Guest blog post by Katherine Arnup – life coach, speaker, and a retired Carleton University professor. Author of the award-winning book Education for Motherhood, a history of advice for mothers, she has pioneered studies on the diversity of family life. In her latest book, “I don’t have time for this!” A Compassionate Guide to Caring for Your Parents and Yourself, she tackles the last taboo—death itself.
Almost twenty years ago, my sister Carol died of cancer.
She was a gifted Special Education teacher, director of countless school musicals, and my big sister. In January 1997, 19 years after her first encounter with melanoma, her cancer returned with an unstoppable force. As part of a team of friends and family, I cared for her during her final six months: the saddest, most terrifying and most transformative experience of my life.
Shortly before her death, Carol quipped, “You’re going to be an expert at this by the time you’re done with me.”
“Maybe,” I protested, “but I don’t want to learn it from you!”
We both laughed, knowing that, of course, this was precisely what was happening. I had a lot of learning to do because, before my sister got sick, I was more terrified of death than you can imagine.
Caring for my sister as she was dying transformed me.
Four years after her death, I took the volunteer training course at a local residential hospice program. From the moment I entered the hospice, I knew that it was where I belonged. Week after week, I found myself talking to family members, caring for dying people, helping to teach others what my sister had taught me.
I was 47 when my sister died (she was 51). Though often scared that I might not be able to endure the situation, my love for her enabled me to face my own fear of cancer, illness – even death itself. In facing those fears which had both dominated and limited my life, I was able to bring comfort to hospice patients and their families, to friends and relatives facing their parents’ aging. And I was empowered to face my own parents’ final years when that time came.
Throughout my years of caregiving, including 14 years as a hospice volunteer, I have written about my experiences. That work culminated in the publication of my book on caring for our parents and ourselves.
The book provides a roadmap for the journey into aging, illness, and dying that we will all travel—ourselves and the people we love. With stories from my family, my coaching clients, and my years as a hospice volunteer, I encourage people to overcome their fears of aging and loss so they can show up for the challenges in their lives.
We will all go through this in our lives. Everyone has either already lost their parents or is going to at some point in their lives. That’s just a hard fact of life. And of course, each one of us will face our own death.
I want people to know that they’re not alone.
When you are faced with caring for someone you love, you feel as if you’re the only one.

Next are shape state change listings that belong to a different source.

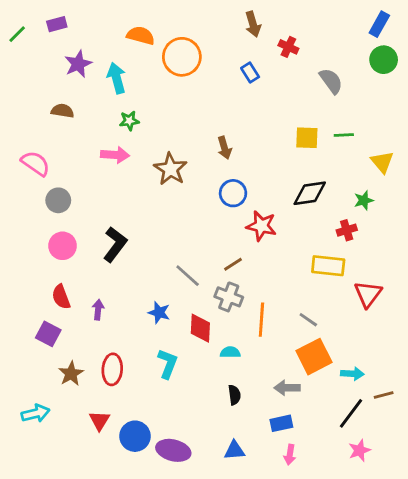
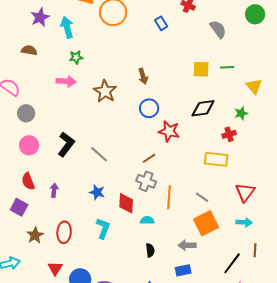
gray line: (188, 276) -> (99, 154), moved
red triangle: (368, 294) -> (245, 192), moved
cyan arrow: (352, 374) -> (244, 222), moved
brown line: (384, 395) -> (255, 250), turned -72

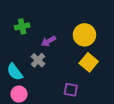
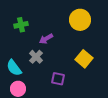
yellow circle: (84, 35) -> (80, 20), moved
purple square: (71, 90) -> (58, 79), moved

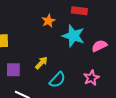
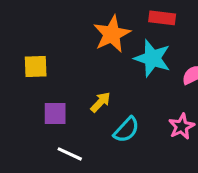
orange star: (48, 21) -> (112, 34), size x1.6

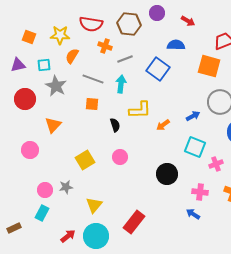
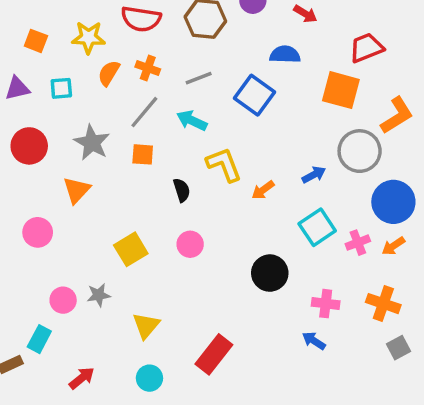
orange cross: (105, 46) -> (148, 68), moved
gray line: (93, 79) -> (144, 112), turned -70
cyan arrow: (121, 84) -> (192, 121), turned -72
gray star: (56, 86) -> (92, 143), moved
yellow L-shape: (140, 110) -> (224, 165), turned -110
cyan square: (195, 147) -> (317, 227), turned 35
pink cross: (216, 164) -> (358, 243), moved
cyan rectangle: (42, 213) -> (39, 339), moved
red arrow: (68, 236) -> (82, 378), moved
cyan circle: (96, 236) -> (149, 378), size x0.6

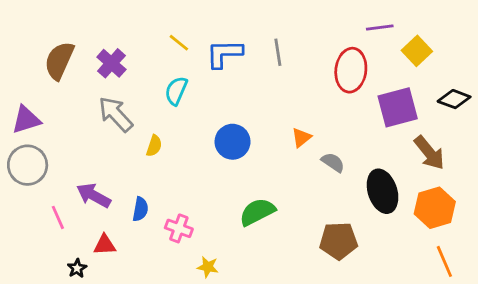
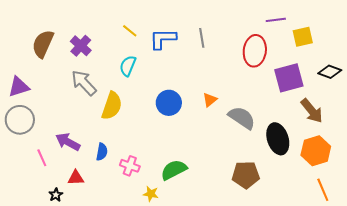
yellow square: (417, 51) -> (303, 37), turned 30
orange triangle: (301, 138) -> (210, 100), moved
yellow semicircle: (154, 146) -> (112, 106), size x1.8
gray semicircle: (333, 162) -> (242, 118), size x1.6
green semicircle: (257, 212) -> (174, 170), moved

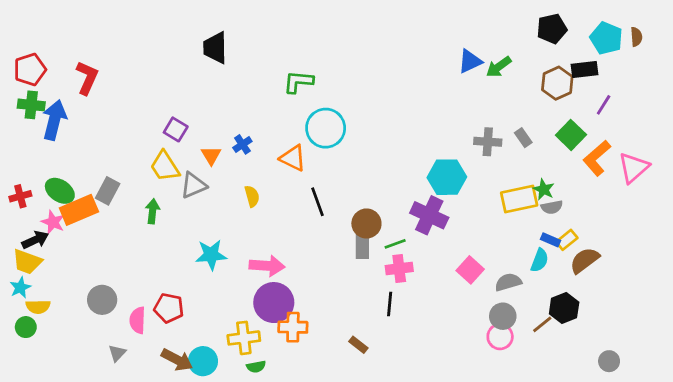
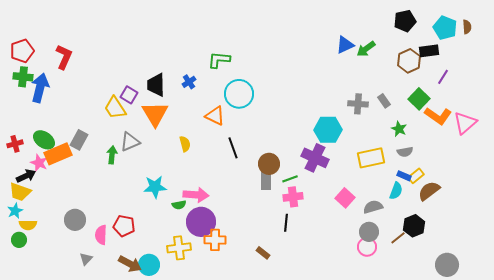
black trapezoid: (215, 48) -> (156, 85), moved
blue cross: (242, 144) -> (189, 82), moved
orange triangle: (211, 155) -> (155, 114), size x1.8
orange L-shape: (597, 158) -> (438, 116), turned -104
yellow trapezoid: (165, 166) -> (115, 108), moved
gray triangle: (193, 185) -> (130, 142), moved
green star: (544, 189) -> (399, 129), moved
yellow rectangle: (519, 199) -> (371, 158), moved
gray circle: (609, 361) -> (447, 265), size x1.5
green semicircle: (256, 367) -> (179, 205), moved

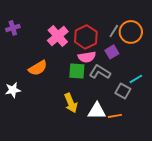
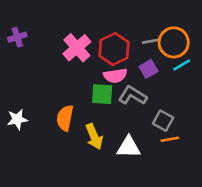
gray line: (114, 31) -> (151, 41), turned 48
orange semicircle: (38, 68) -> (65, 118), moved, turned 132
cyan line: (136, 79) -> (182, 65), moved
orange line: (115, 116) -> (170, 139), moved

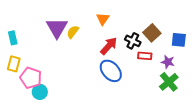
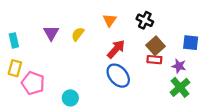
purple triangle: (57, 28) -> (51, 33), moved, size x0.7
brown square: (152, 33) -> (155, 46), moved
black cross: (133, 41) -> (145, 20), moved
cyan circle: (40, 92) -> (70, 98), moved

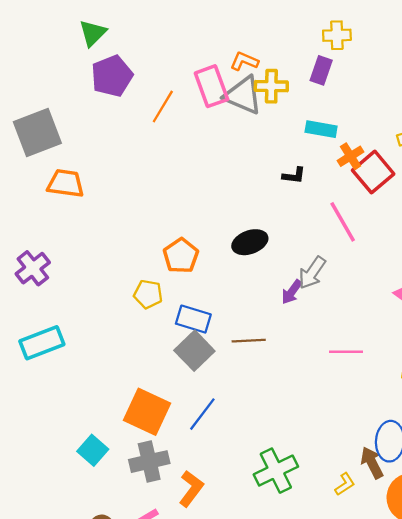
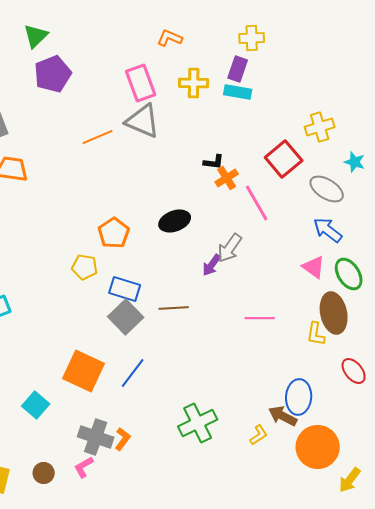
orange L-shape: (244, 61) -> (170, 38), moved
gray triangle: (243, 95) -> (143, 121), moved
orange line: (163, 107) -> (98, 137), moved, turned 36
cyan rectangle: (321, 129) -> (238, 92), moved
orange cross: (350, 156) -> (227, 178), moved
gray cross: (149, 462) -> (96, 437), moved, turned 32
brown arrow: (372, 463) -> (283, 416), turned -36
orange L-shape: (191, 489) -> (123, 439), size x0.7

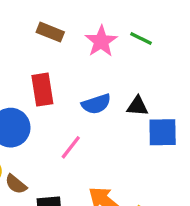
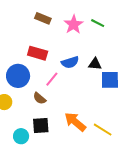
red rectangle: (42, 90) -> (38, 53), turned -66
pink line: (71, 147) -> (52, 79), moved
brown semicircle: (16, 184) -> (40, 98), moved

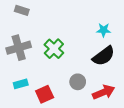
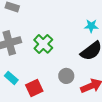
cyan rectangle: (21, 84) -> (11, 78), turned 56

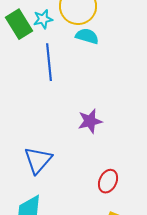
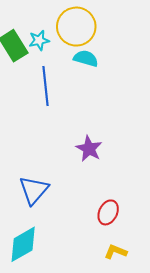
purple star: (90, 121) -> (89, 149), turned -30

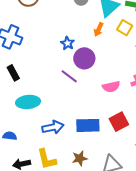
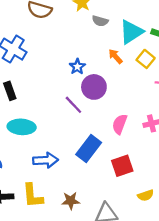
orange arrow: (99, 30) -> (115, 56), turned 104
pink semicircle: (111, 87) -> (120, 124), turned 114
blue rectangle: (88, 125) -> (89, 148), moved, turned -60

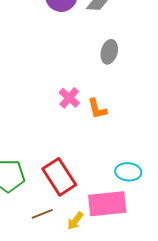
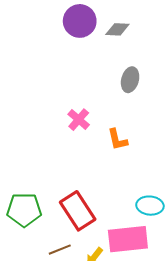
pink cross: (69, 98) -> (79, 120), moved

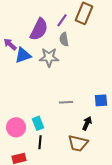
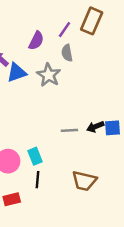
purple semicircle: (39, 29) -> (36, 41), size x0.7
gray star: (49, 57) -> (49, 75), turned 30
black arrow: (87, 123) -> (95, 127), moved, turned -136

It’s a very difficult time, especially if you still have children at home. Hence the title of my book – “I don’t have time for this!” But you don’t have to do it all by yourself. Family members, friends, neighbours, and professionals are all able to ease our load if we are willing to reach out for help.
You can contact Katherine Arnup at firstname.lastname@example.org.

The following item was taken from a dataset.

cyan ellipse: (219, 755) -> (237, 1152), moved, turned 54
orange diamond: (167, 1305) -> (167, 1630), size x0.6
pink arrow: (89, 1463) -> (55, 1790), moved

Yvonne Heath is a wife, mother to three amazing children and a nurse since 1988. She has worked in ten different hospitals in Ontario, New York, Louisiana and Texas, and has nursed in the emergency room, long term care, medical and surgical units, intensive care in chemotherapy and hospice. Yvonne has witnessed a great deal of suffering, pain and death phobia, and felt it in her own life. She is the author of Love Your Life to Death.
To those who want to live well…and die well.
What if we planned our lives well instead of just going through the motions? What if we planned our end of life—long before a diagnosis, long before we were dying? What if we learned about grief before the grief so that we could be better prepared for it? Imagine…
We have come a long way with palliative care and hospice, but have a long way to go. Many still cling to quantity of life at the expense of quality of life. Over the years, I have had many patients tell me they are ready to die but their families are not ready to let them go.
Death phobia causes excessive suffering for the dying individual and for those who are left behind to pick up the broken pieces. Parents often do not want to expose their children to death, creating death phobic adults in the future. How then, can we build resilience? How can we learn that our broken hearts will heal?
While I love being a nurse, I have always felt I also had another purpose – to help more people than I could reach in my day-to-day work. My mission now is to bring death out of the darkness and into our conversations, to help eliminate excessive suffering when grief and death do arrive.
When we learn to talk about and plan our life and death, something amazing happens. We live more fully and suffer less at the end of our lives. And so do our loved ones.
I am devoted to helping people learn to live well and die well, and to create compassionate communities. It takes a village to care for the ill, the caregiver, the dying and the bereaved. We need to take good care of each other, but we must start with taking care of ourselves.
I have learned from those who have grieved deeply, care for the dying, from patients and those who have a story to share. As an author and speaker, I share these beautiful stories, as well as my own experience.